NHS consultation on site multiplier and visibility of this impact through an NHS dashboard
Date: 22 September 2023
Throughout the summer, consultation has taken place with NHS organisations on changes required to the UK interactive Costing Tool to achieve a position of no local negotiation beyond the Lead NHS site review for late phase studies.
What the price variation data tells us
The data collected by NHS England throughout this process implementation has highlighted the major barriers being set-up fees and outsourcing. The price variation data submitted by the 25% of organisations not able to accept the site specific prices generated by the UK iCT ahead of October does not reveal any further significant areas of adjustments needed to the existing tariff. Analysis of these insights will continue to support the continual improvement of the tool in the future.
Changes being considered
To address the concerns raised the changes consulted on include a tiered R&D set-up fee, clarification of the definitions of the cost components (e.g. indirect costs and capacity building), assessment of the NHSE inflator value utilised, removal of pass through costs (patient expenses, archiving) into financial appendix and new site multiplier incorporating outsourcing and research factors. These changes will impact each NHS Organisation independent of their current adherence position. These will be presented to the UK Commercial Costing Reference Group who oversee the UK iCT.

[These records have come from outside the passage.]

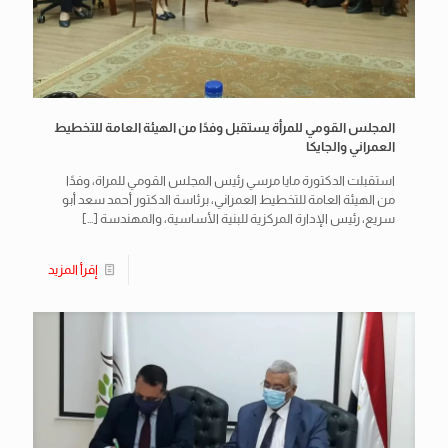
المجلس القومي للمرأة يستقبل وفدًا من الهيئة العامة للتخطيط
العمراني والجايكا
استقبلت الدكتورة مايا مرسي رئيس المجلس القومي للمراة، وفدًا
من الهيئة العامة للتخطيط العمراني، برئاسة الدكتور أحمد سعد أبو
سريع، رئيس الإدارة المركزية للبنية الأساسية، والمهندسة
[…]
إقرأ المزيد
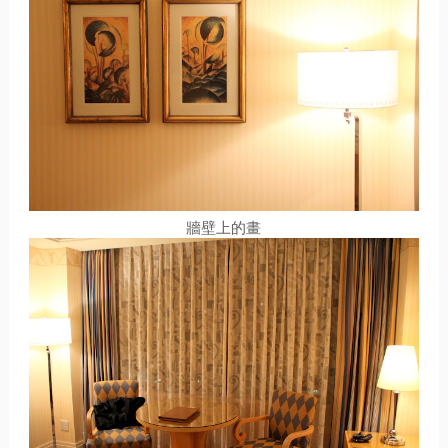
牆壁上的畫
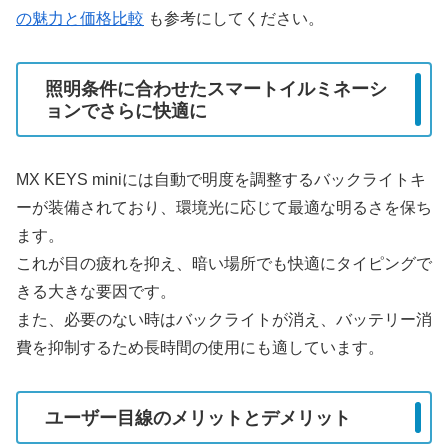
の魅力と価格比較
も参考にしてください。
照明条件に合わせたスマートイルミネーシ
ョンでさらに快適に
MX KEYS miniには自動で明度を調整するバックライトキ
ーが装備されており、環境光に応じて最適な明るさを保ち
ます。
これが目の疲れを抑え、暗い場所でも快適にタイピングで
きる大きな要因です。
また、必要のない時はバックライトが消え、バッテリー消
費を抑制するため長時間の使用にも適しています。
ユーザー目線のメリットとデメリット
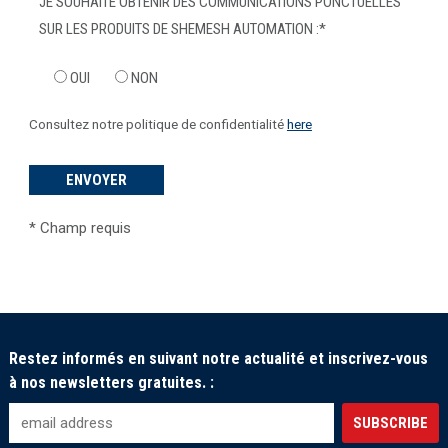
JE SOUHAITE OBTENIR DES COMMUNICATIONS PONCTUELLES
SUR LES PRODUITS DE SHEMESH AUTOMATION :
*
OUI
NON
Consultez notre politique de confidentialité
here
*
Champ requis
Restez informés en suivant notre actualité et inscrivez-vous
à nos newsletters gratuites. :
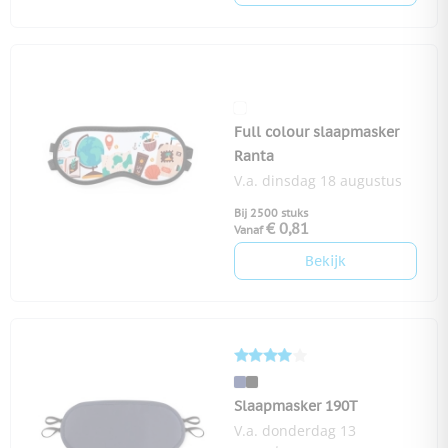
Full colour slaapmasker
Ranta
V.a. dinsdag 18 augustus
Bij 2500 stuks
€ 0,81
Vanaf
Bekijk
Slaapmasker 190T
V.a. donderdag 13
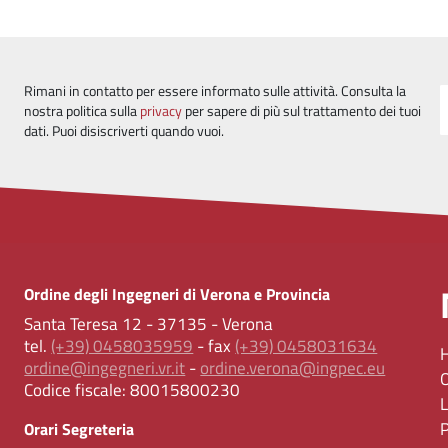
Rimani in contatto per essere informato sulle attività. Consulta la
nostra politica sulla
privacy
per sapere di più sul trattamento dei tuoi
dati. Puoi disiscriverti quando vuoi.
Ordine degli Ingegneri di Verona e Provincia
Santa Teresa 12 - 37135 - Verona
tel.
(+39) 0458035959
- fax
(+39) 0458031634
ordine@ingegneri.vr.it
-
ordine.verona@ingpec.eu
Codice fiscale:
80015800230
Orari Segreteria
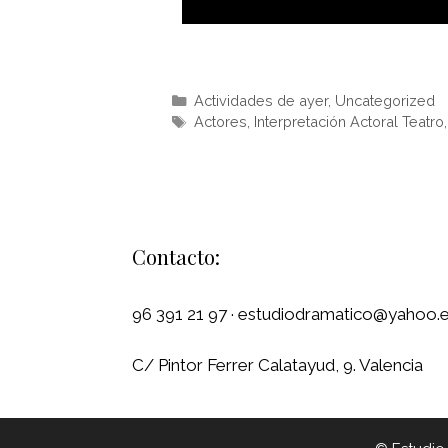
Actividades de ayer
,
Uncategorized
Actores
,
Interpretación Actoral Teatro
Contacto:
96 391 21 97 · estudiodramatico@yahoo.
C/ Pintor Ferrer Calatayud, 9. Valencia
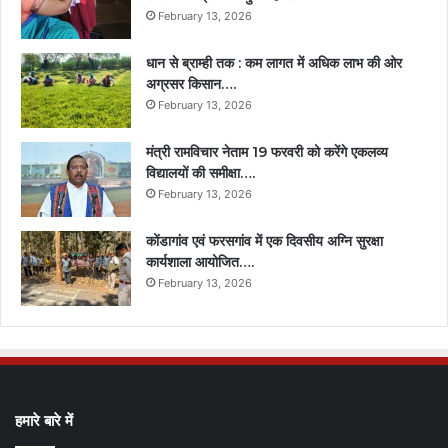
February 13, 2026
धान से ब्राम्ही तक : कम लागत में अधिक लाभ की ओर
अग्रसर किसान….
February 13, 2026
मंत्री रामविचार नेताम 19 फरवरी को करेंगे एकलव्य
विद्यालयों की समीक्षा….
February 13, 2026
कोंडागांव एवं फरसगांव में एक दिवसीय अग्नि सुरक्षा
कार्यशाला आयोजित….
February 13, 2026
हमारे बारे में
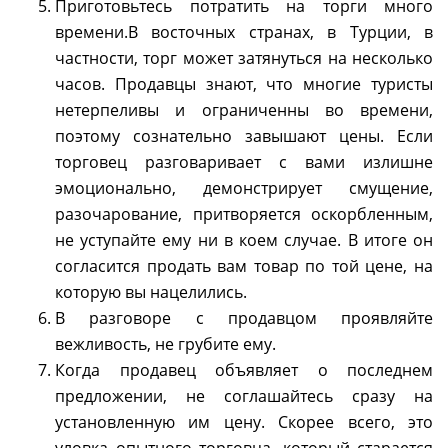
Приготовьтесь потратить на торги много
времени.В восточных странах, в Турции, в
частности, торг может затянуться на несколько
часов. Продавцы знают, что многие туристы
нетерпеливы и ограниченны во времени,
поэтому сознательно завышают цены. Если
торговец разговаривает с вами излишне
эмоционально, демонстрирует смущение,
разочарование, притворяется оскорбленным,
не уступайте ему ни в коем случае. В итоге он
согласится продать вам товар по той цене, на
которую вы нацелились.
В разговоре с продавцом проявляйте
вежливость, не грубите ему.
Когда продавец объявляет о последнем
предложении, не соглашайтесь сразу на
установленную им цену. Скорее всего, это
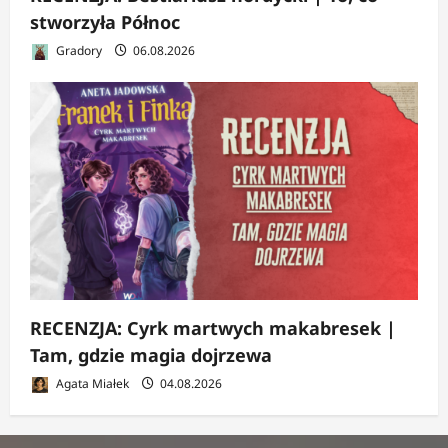
stworzyła Północ
Gradory
06.08.2026
RECENZJA: Cyrk martwych makabresek |
Tam, gdzie magia dojrzewa
Agata Miałek
04.08.2026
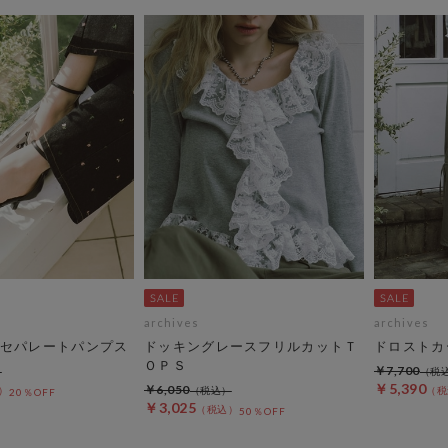
archives
archives
セパレートパンプス
ドッキングレースフリルカットＴ
ドロストカ
ＯＰＳ
￥7,700
￥5,390
￥6,050
20％OFF
￥3,025
50％OFF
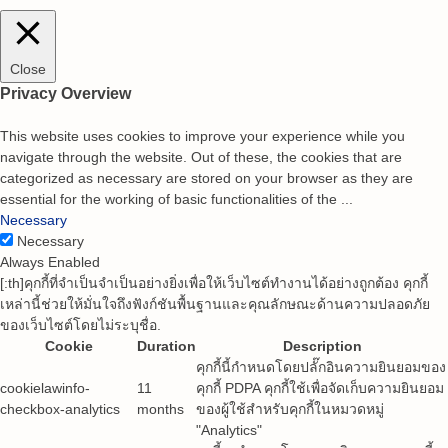
Close
Privacy Overview
This website uses cookies to improve your experience while you
navigate through the website. Out of these, the cookies that are
categorized as necessary are stored on your browser as they are
essential for the working of basic functionalities of the
...
Necessary
Necessary
Always Enabled
[:th]คุกกี้ที่จำเป็นจำเป็นอย่างยิ่งเพื่อให้เว็บไซต์ทำงานได้อย่างถูกต้อง คุกกี้
เหล่านี้ช่วยให้มั่นใจถึงฟังก์ชันพื้นฐานและคุณลักษณะด้านความปลอดภัย
ของเว็บไซต์โดยไม่ระบุชื่อ.
Cookie
Duration
Description
คุกกี้นี้กำหนดโดยปลั๊กอินความยินยอมของ
cookielawinfo-
11
คุกกี้ PDPA คุกกี้ใช้เพื่อจัดเก็บความยินยอม
checkbox-analytics
months
ของผู้ใช้สำหรับคุกกี้ในหมวดหมู่
"Analytics"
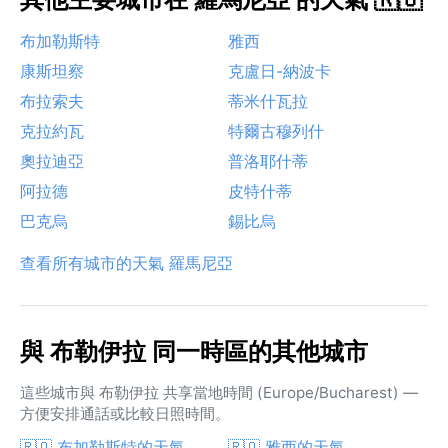
布加勒斯特
雅西
康斯坦察
克盧日-納波卡
布拉索夫
蒂米什瓦拉
克拉約瓦
特爾古穆列什
奧拉迪亞
普洛耶什蒂
阿拉德
皮特什蒂
巴克烏
錫比烏
查看所有城市的天氣 羅馬尼亞
與 布勒伊拉 同一時區的其他城市
這些城市與 布勒伊拉 共享當地時間 (Europe/Bucharest) —
方便安排通話或比較日照時間。
🇷🇴 布加勒斯特的天氣
🇷🇴 雅西的天氣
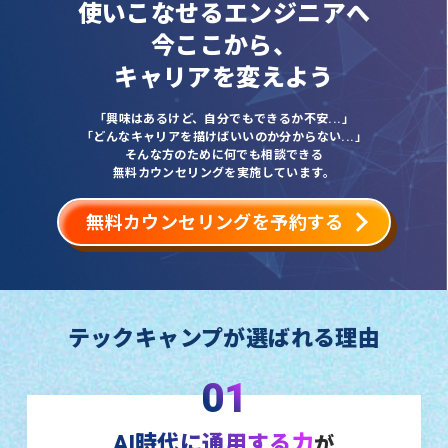
使いこなせるエンジニアへ
今ここから、
キャリアを変えよう
「興味はあるけど、自分でもできるか不安...」
「どんなキャリアを描けばいいのか分からない...」
そんな方のために何でも相談できる
無料カウンセリングを実施しています。
無料カウンセリングを予約する
テックキャンプが選ばれる理由
01
AI時代に通用する力
が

Dashboards will show impact of changes for NHS organisations
The impact of the proposed changes will be shared with NHS organisations in England using a dashboard in Open Data Platform that enables direct comparison of the 23/24 tariff as it stands and with the proposed changes from October, with support to access this via the CRN business intelligence and local CRN teams.
Testing from October as part of National Contract Value Review expansion
Implementation of changes to support no local negotiation within the UK iCT during October marks the start of testing this approach and refinements to this methodology will continue as part of the UK iCT annual updates made in April to reflect each new financial year. Requests to change any components continue to be made through the online iCT feedback form and are overseen by the UK commercial costing reference group.
NCVR expansion: primary care setting and Early Phase/Advanced Therapies
Currently NCVR applies to NHS organisations only but ensuring that primary care can participate in NCVR is critical for patient access and developing the UK infrastructure for life sciences industry research.
To discuss the inclusion of primary care settings in NCVR, consultation meetings took place in July and August, with attendees from across the primary care community.
Feedback from these consultation meetings has been gathered and it has been agreed that the CRN will facilitate a voluntary acceptance scheme to allow GP Practices to commit to accepting the prices generated by the Interactive Costing Tool (iCT). This represents a significant business development opportunity for primary care sites and means that the UK will be the only country in the world with a truly single costing and contracting process which spans both primary and secondary care.
Practices will soon be able to sign up to voluntarily commit to accepting the costs generated by the iCT. A link will soon be shared to facilitate this.
From October, NCVR will expand from later phase studies into early phase, with a specific focus on Advanced Therapies (ATMPS). A dedicated working group has been convened with ATMP experts from across the health and care sector, including dedicated infrastructure groups such as UKCRF, Advance Therapies Treatment Centres (ATTC) and Experimental Cancer Medicine Centres (ECMC). NHSE chaired the first meeting in August to shape the required approach that will build on the efforts of these groups over the last few years.